Saved data entries:

"""

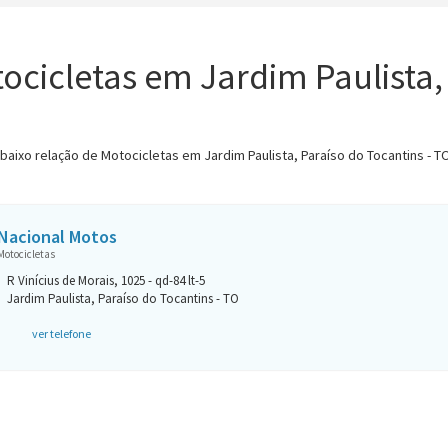
ocicletas em Jardim Paulista, 
abaixo relação de Motocicletas em Jardim Paulista, Paraíso do Tocantins - T
Nacional Motos
Motocicletas
R Vinícius de Morais, 1025 - qd-84 lt-5
Jardim Paulista, Paraíso do Tocantins - TO
ver telefone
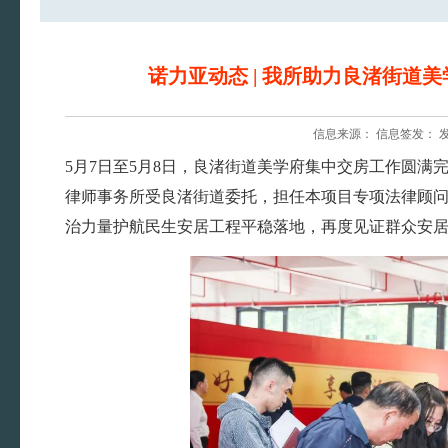
诺力亚动态 | 我所助力良渚街道
信息来源： 信息签发： 发布时间
5月7日至5月8日，良渚街道美学府集中交房工作圆
律师事务所受良渚街道委托，担任本项目专项法律顾
治力量护航民生安居工程平稳落地，再度见证群众安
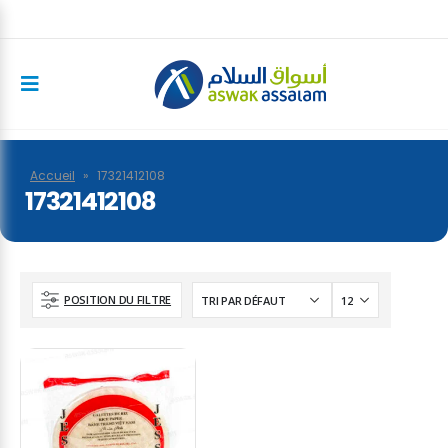
Accueil
»
17321412108
17321412108
POSITION DU FILTRE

"""

WORK TASK: Could you transcribe all of the data exactly, keeping every picture out of the copy?

TASK RESULT:
ocicletas em Jardim Paulista, 
abaixo relação de Motocicletas em Jardim Paulista, Paraíso do Tocantins - T
Nacional Motos
Motocicletas
R Vinícius de Morais, 1025 - qd-84 lt-5
Jardim Paulista, Paraíso do Tocantins - TO
ver telefone
诺力亚动态 | 我所助力良渚街道
信息来源： 信息签发： 发布时间
5月7日至5月8日，良渚街道美学府集中交房工作圆
律师事务所受良渚街道委托，担任本项目专项法律顾
治力量护航民生安居工程平稳落地，再度见证群众安
Accueil
»
17321412108
17321412108
POSITION DU FILTRE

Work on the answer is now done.